Les pays qui entourent la Suisse ont aussi des démocraties qui fonctionnent et leur système permet, lui, à leur gouvernement d'agir, juge François Nordmann. Keystone

La Suisse n'a pas de ligne stratégique lui permettant de faire face aux crises et aux défis du monde actuel, affirme François Nordmann. Tour d'horizon avec un ancien ambassadeur qui ne ménage pas ses critiques.

Après une longue carrière au sein du ministère suisse des Affaires étrangères (DFAE), François Nordmann est devenu, entre autres, un analyste de la politique internationale et ses chroniques paraissent régulièrement dans le quotidien Le Temps.

swissinfo.ch: Le gouvernement suisse et sa diplomatie ont dû faire face à une série de crise ses derniers temps, notamment avec la Libye. Comment évaluez-vous leurs réponses?

François Nordmann: Vous avez différents types de crises, celles quotidiennes avec des touristes suisses en difficulté. Dans ces cas, la diplomatie est à la hauteur avec de bonnes structures de gestions. Face aux prises d’otages, le DFAE sait également se mobiliser et adopter les bonnes actions.

Le cas de la Libye, lui, est très particulier et les réactions de la Suisse ont été peut-être mal adaptées à la psychologie étrange, aux outrances verbales du colonel Kadhafi.

Quoi qu’il en soit, la Suisse devra admettre que ce qu’on appelle le manque de tact des autorités genevoises entraîne légitimement à présenter des excuses et que l’on passe cet épisode par perte et profit. Cela dit un procès est toujours prévu autour de cette affaire. Il est donc justifié d’attendre son issue.

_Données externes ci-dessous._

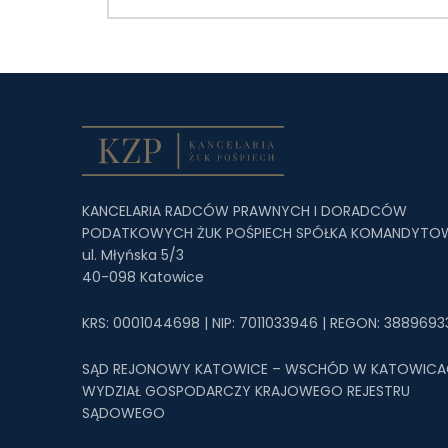
KANCELARIA RADCÓW PRAWNYCH I DORADCÓW
PODATKOWYCH ŻUK POŚPIECH SPÓŁKA KOMANDYTO
ul. Młyńska 5/3
40-098 Katowice
KRS: 0001044698 | NIP: 7011033946 | REGON: 3889693
SĄD REJONOWY KATOWICE – WSCHÓD W KATOWICACH
WYDZIAŁ GOSPODARCZY KRAJOWEGO REJESTRU
SĄDOWEGO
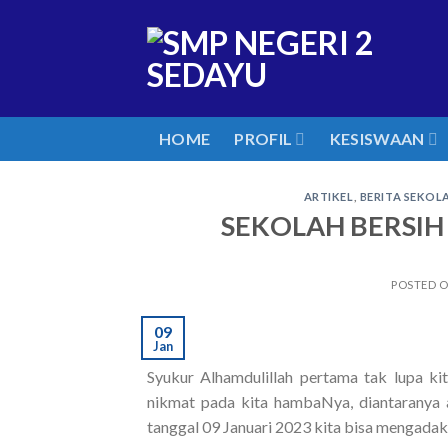
Skip
to
content
HOME
PROFIL
KESISWAAN
ARTIKEL
,
BERITA SEKOL
SEKOLAH BERSIH 
POSTED 
09
Jan
Syukur Alhamdulillah pertama tak lupa k
nikmat pada kita hambaNya, diantaranya a
tanggal 09 Januari 2023 kita bisa mengada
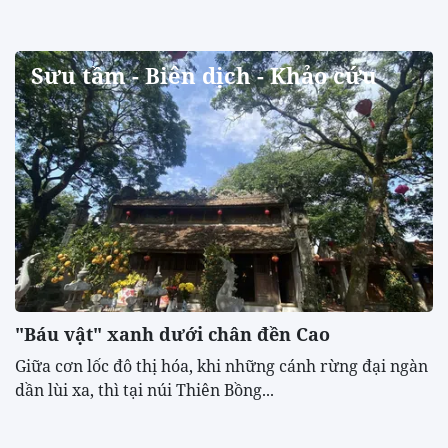
Sưu tầm - Biên dịch - Khảo cứu
"Báu vật" xanh dưới chân đền Cao
​Giữa cơn lốc đô thị hóa, khi những cánh rừng đại ngàn
dần lùi xa, thì tại núi Thiên Bồng...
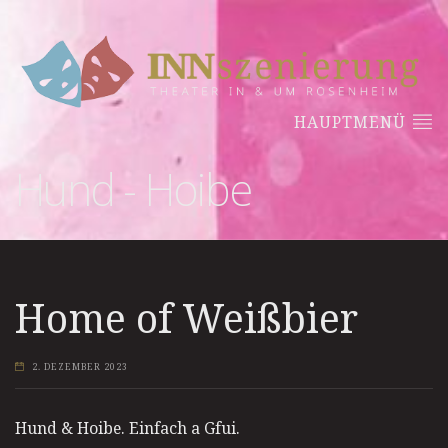
HAUPTMENÜ
Hund - Hoibe
Home of Weißbier
2. DEZEMBER 2023
Hund & Hoibe. Einfach a Gfui.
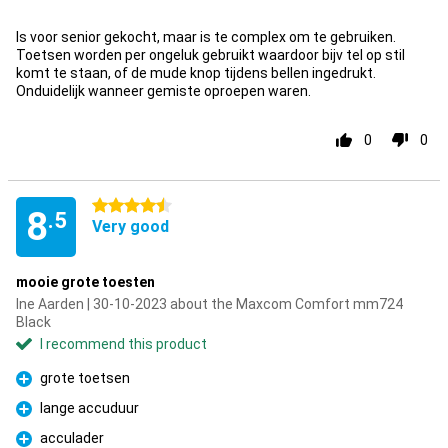
Con
Is voor senior gekocht, maar is te complex om te gebruiken.
Toetsen worden per ongeluk gebruikt waardoor bijv tel op stil
komt te staan, of de mude knop tijdens bellen ingedrukt.
Onduidelijk wanneer gemiste oproepen waren.
0
0
4.5 stars
8
.5
Very good
mooie grote toesten
Ine Aarden | 30-10-2023 about the Maxcom Comfort mm724
Black
I recommend this product
grote toetsen
Pro
lange accuduur
Pro
acculader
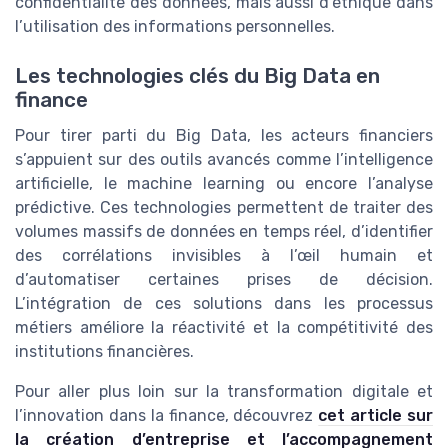
confidentialité des données, mais aussi d’éthique dans
l’utilisation des informations personnelles.
Les technologies clés du Big Data en
finance
Pour tirer parti du Big Data, les acteurs financiers
s’appuient sur des outils avancés comme l’intelligence
artificielle, le machine learning ou encore l’analyse
prédictive. Ces technologies permettent de traiter des
volumes massifs de données en temps réel, d’identifier
des corrélations invisibles à l’œil humain et
d’automatiser certaines prises de décision.
L’intégration de ces solutions dans les processus
métiers améliore la réactivité et la compétitivité des
institutions financières.
Pour aller plus loin sur la transformation digitale et
l’innovation dans la finance, découvrez
cet article sur
la création d’entreprise et l’accompagnement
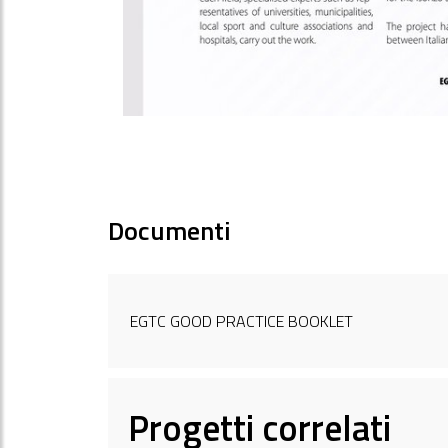
Documenti
EGTC GOOD PRACTICE BOOKLET
Progetti correlati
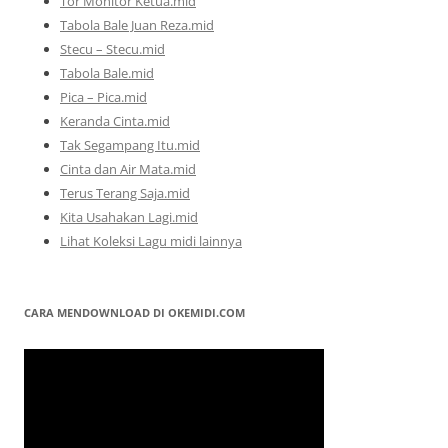
Tor Monitor Ketua.mid
Tabola Bale Juan Reza.mid
Stecu – Stecu.mid
Tabola Bale.mid
Pica – Pica.mid
Keranda Cinta.mid
Tak Segampang Itu.mid
Cinta dan Air Mata.mid
Terus Terang Saja.mid
Kita Usahakan Lagi.mid
Lihat Koleksi Lagu midi lainnya
CARA MENDOWNLOAD DI OKEMIDI.COM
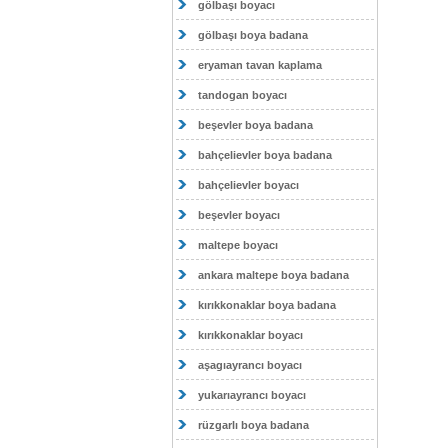
gölbaşı boyacı
gölbaşı boya badana
eryaman tavan kaplama
tandogan boyacı
beşevler boya badana
bahçelievler boya badana
bahçelievler boyacı
beşevler boyacı
maltepe boyacı
ankara maltepe boya badana
kırıkkonaklar boya badana
kırıkkonaklar boyacı
aşagıayrancı boyacı
yukarıayrancı boyacı
rüzgarlı boya badana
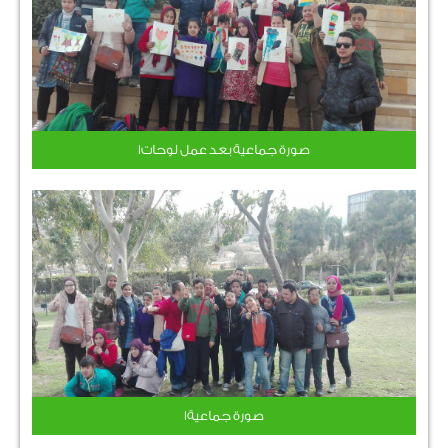
صورة جماعية بعد عمل لوحات1
صورة جماعية1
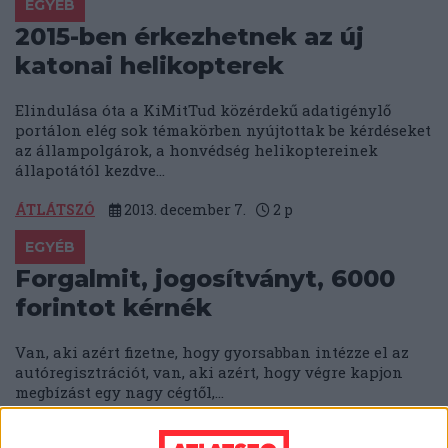
EGYÉB
2015-ben érkezhetnek az új
katonai helikopterek
Elindulása óta a KiMitTud közérdekű adatigénylő
portálon elég sok témakörben nyújtottak be kérdéseket
az állampolgárok, a honvédség helikoptereinek
állapotától kezdve...
ÁTLÁTSZÓ
2013. december 7.
2
p
EGYÉB
Forgalmit, jogosítványt, 6000
forintot kérnék
Van, aki azért fizetne, hogy gyorsabban intézze el az
autóregisztrációt, van, aki azért, hogy végre kapjon
megbízást egy nagy cégtől,...
ÁTLÁTSZÓ
2013. december 6.
4
p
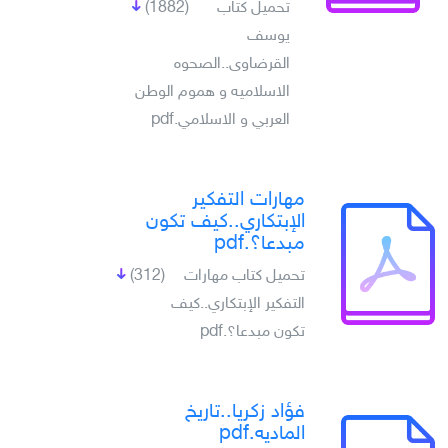
تحميل كتاب
(1882)
يوسف
القرضاوى..الصحوه
الاسلاميه و هموم الوطن
العربي و الاسلامي.pdf
مهارات التفكير
الإبتكاري..كيف تكون
مبدعا؟.pdf
تحميل كتاب مهارات
(312)
التفكير الإبتكاري..كيف
تكون مبدعا؟.pdf
فؤاد زكريا..تاريخ
الماديه.pdf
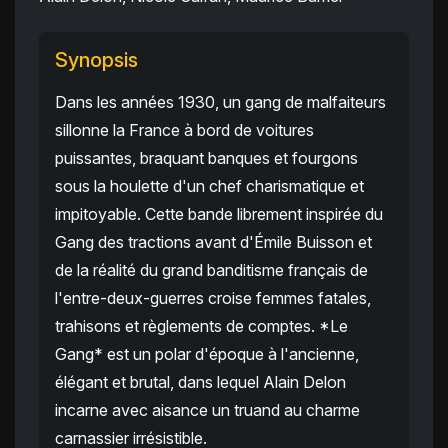
Synopsis
Dans les années 1930, un gang de malfaiteurs
sillonne la France à bord de voitures
puissantes, braquant banques et fourgons
sous la houlette d'un chef charismatique et
impitoyable. Cette bande librement inspirée du
Gang des tractions avant d'Émile Buisson et
de la réalité du grand banditisme français de
l'entre-deux-guerres croise femmes fatales,
trahisons et règlements de comptes. *Le
Gang* est un polar d'époque à l'ancienne,
élégant et brutal, dans lequel Alain Delon
incarne avec aisance un truand au charme
carnassier irrésistible.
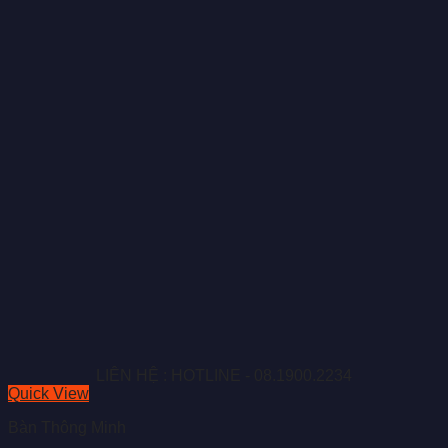
LIÊN HỆ : HOTLINE - 08.1900.2234
Quick View
Bàn Thông Minh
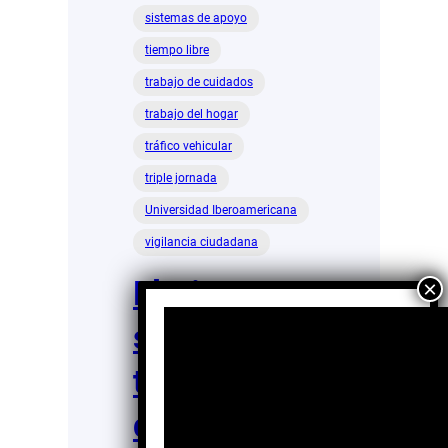
sistemas de apoyo
tiempo libre
trabajo de cuidados
trabajo del hogar
tráfico vehicular
triple jornada
Universidad Iberoamericana
vigilancia ciudadana
El Bienestar
se divide en
tres macro
dimensione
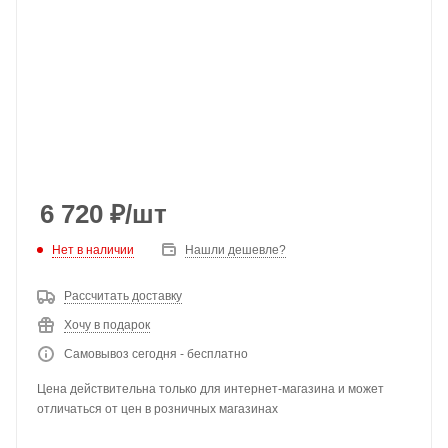
6 720
₽
/шт
Нет в наличии
Нашли дешевле?
Рассчитать доставку
Хочу в подарок
Самовывоз сегодня - бесплатно
Цена действительна только для интернет-магазина и может
отличаться от цен в розничных магазинах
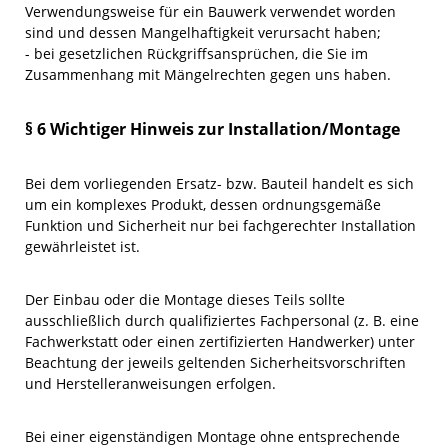
Verwendungsweise für ein Bauwerk verwendet worden
sind und dessen Mangelhaftigkeit verursacht haben;
- bei gesetzlichen Rückgriffsansprüchen, die Sie im
Zusammenhang mit Mängelrechten gegen uns haben.
§ 6 Wichtiger Hinweis zur Installation/Montage
Bei dem vorliegenden Ersatz- bzw. Bauteil handelt es sich
um ein komplexes Produkt, dessen ordnungsgemäße
Funktion und Sicherheit nur bei fachgerechter Installation
gewährleistet ist.
Der Einbau oder die Montage dieses Teils sollte
ausschließlich durch qualifiziertes Fachpersonal (z. B. eine
Fachwerkstatt oder einen zertifizierten Handwerker) unter
Beachtung der jeweils geltenden Sicherheitsvorschriften
und Herstelleranweisungen erfolgen.
Bei einer eigenständigen Montage ohne entsprechende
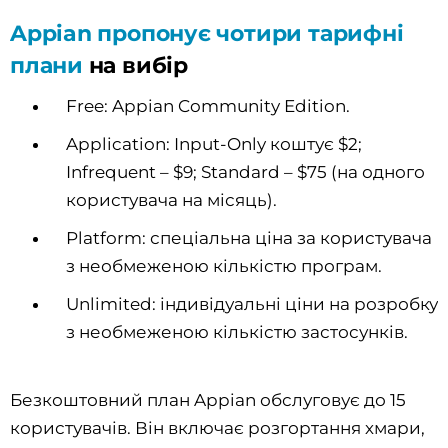
Appian пропонує чотири тарифні
плани
на вибір
Free: Appian Community Edition.
Application: Input-Only коштує $2;
Infrequent – $9; Standard – $75 (на одного
користувача на місяць).
Platform: спеціальна ціна за користувача
з необмеженою кількістю програм.
Unlimited: індивідуальні ціни на розробку
з необмеженою кількістю застосунків.
Безкоштовний план Appian обслуговує до 15
користувачів. Він включає розгортання хмари,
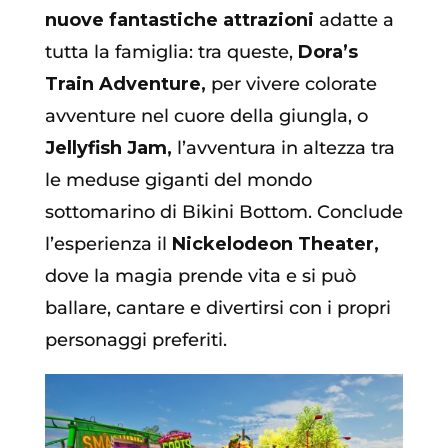
nuove fantastiche attrazioni
adatte a
tutta la famiglia: tra queste,
Dora’s
Train Adventure,
per vivere colorate
avventure nel cuore della giungla, o
Jellyfish Jam,
l’avventura in altezza tra
le meduse giganti del mondo
sottomarino di Bikini Bottom. Conclude
l’esperienza il
Nickelodeon Theater,
dove la magia prende vita e si può
ballare, cantare e divertirsi con i propri
personaggi preferiti.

swissinfo.ch: Dans le cas de l’affaire UBS, du secret bancaire et du dossier fiscal avec l’Union européenne, la Suisse a-t-elle su anticiper?

FN: Les clignotants ont fonctionné. L’alerte précoce a été donnée. Les diplomates savaient ainsi que la conclusion des bilatérales en 2004 avec l’accord sur la fiscalité de l’épargne et l’accord sur la fraude n’était qu’un armistice et non une paix définitive, que les pays qui avaient fait des concessions du bout des lèvres ne renonceraient pas à leur projet d’imposer l’échange automatique d’information qui signifie la fin du secret bancaire.

Depuis 2004, la Suisse aurait dû avoir un plan B qui lui aurait servi, le moment venu. Elle a fait des concessions, si bien qu’une fois poussée dans ses derniers retranchements, sa réponse paraît tardive et suspecte. Ce qui nous a valu d’être placé sur une liste grise.

swissinfo.ch: Quelles sont, selon vous, les faiblesses de la diplomatie suisse?

FN: Elle n’a pas compris qu’il y a une hiérarchie dans les pays. L’égalité souveraine des Etats est – sous cet aspect – un mythe qui n’a qu’une valeur juridique. Quand les grandes puissances se mettent d’accord, qu’elles ont des institutions pour cela (G8, G20, Conseil de sécurité, etc.), un pays comme la Suisse doit veiller à appliquer leurs décisions d’une manière cohérente, intelligente et en préservant ses intérêts. C’est une question de discipline qui assure le fonctionnement de l’ordre mondial.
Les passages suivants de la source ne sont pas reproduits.